All The King's Men

Steven Zaillian

BY Erin OkePublished Mar 15, 2007

All the King’s Men, based on the Robert Penn Warren novel and remade from the 1949 Oscar winning picture, starts off promisingly, following the rise to power of Louisiana politician Willie Stark (Sean Penn), as seen through the eyes of journalist Jack Burden (Jude Law). Stark is a straight-talking hick who wins massive support for his gubernatorial bid by galvanising the poor vote with a mixture of honesty, anger and folksy charm. However, the power quickly goes to his head and he turns to manipulation and intimidation tactics to stay at the top. He particularly focuses his manipulation on Burden, who leaves the newspaper to work for Stark, by forcing him to betray friends from his privileged upbringing. The film begins with some interesting ideas about the relationship between journalism and politics, and the subtleties of corruption and morality, but it becomes convoluted and more than a little heavy handed as it switches focuses to the mysteries of Burden's past.

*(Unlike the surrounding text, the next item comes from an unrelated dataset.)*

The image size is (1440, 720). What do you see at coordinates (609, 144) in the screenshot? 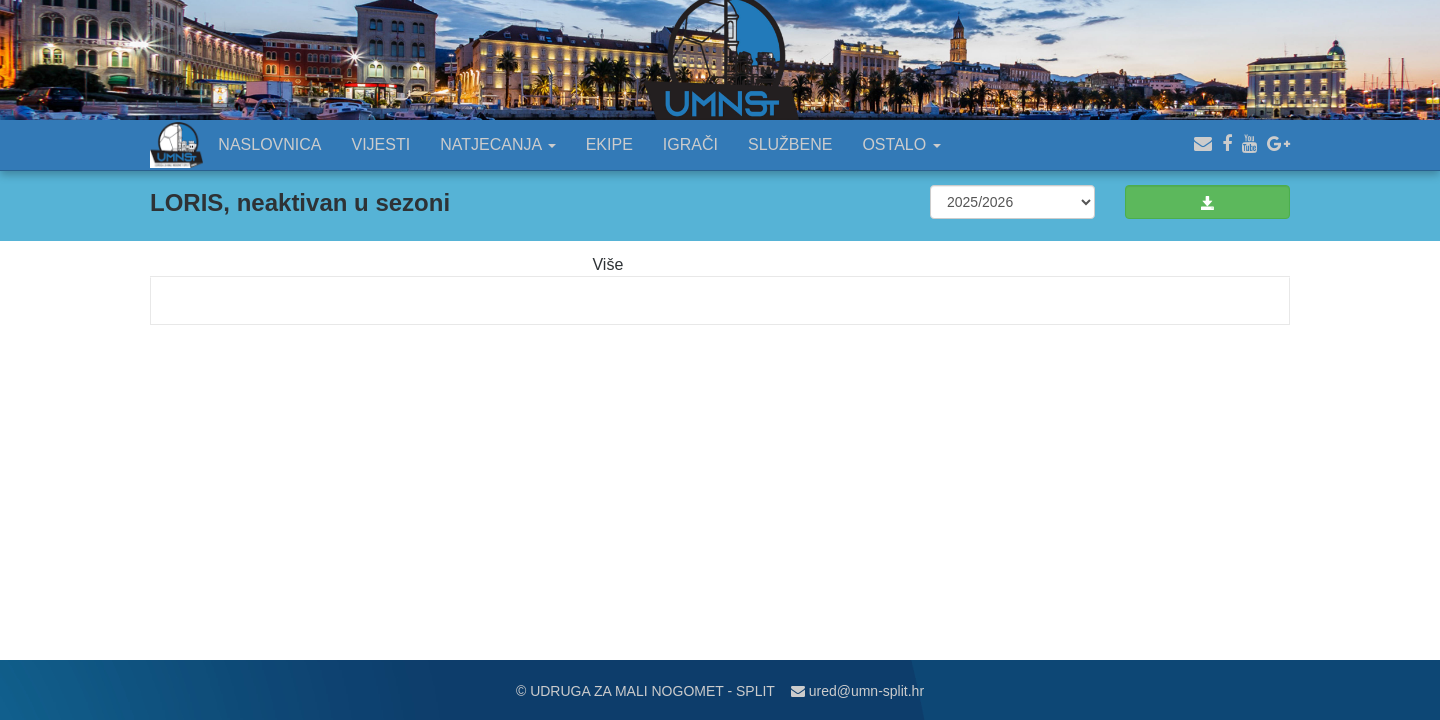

Penn gives a powerful performance as Willie Stark, but his transformation from morally upstanding city counsellor to power-mad governor holding Hitler-esque night time rallies happens unbelievably quickly. Jude Law is characteristically blank, making it a little hard to care about the revelations about his personal life. Anthony Hopkins gives a dignified turn as Judge Irwin, Burden’s childhood mentor who Stark wants to discredit. Kate Winslet and Mark Ruffalo are underused in underdeveloped characters as siblings and childhood friends of Burden’s who also become embroiled in Stark’s world. The film’s ending is so over-the-top that the ideas introduced in the early scenes of the film lose their impact and credibility.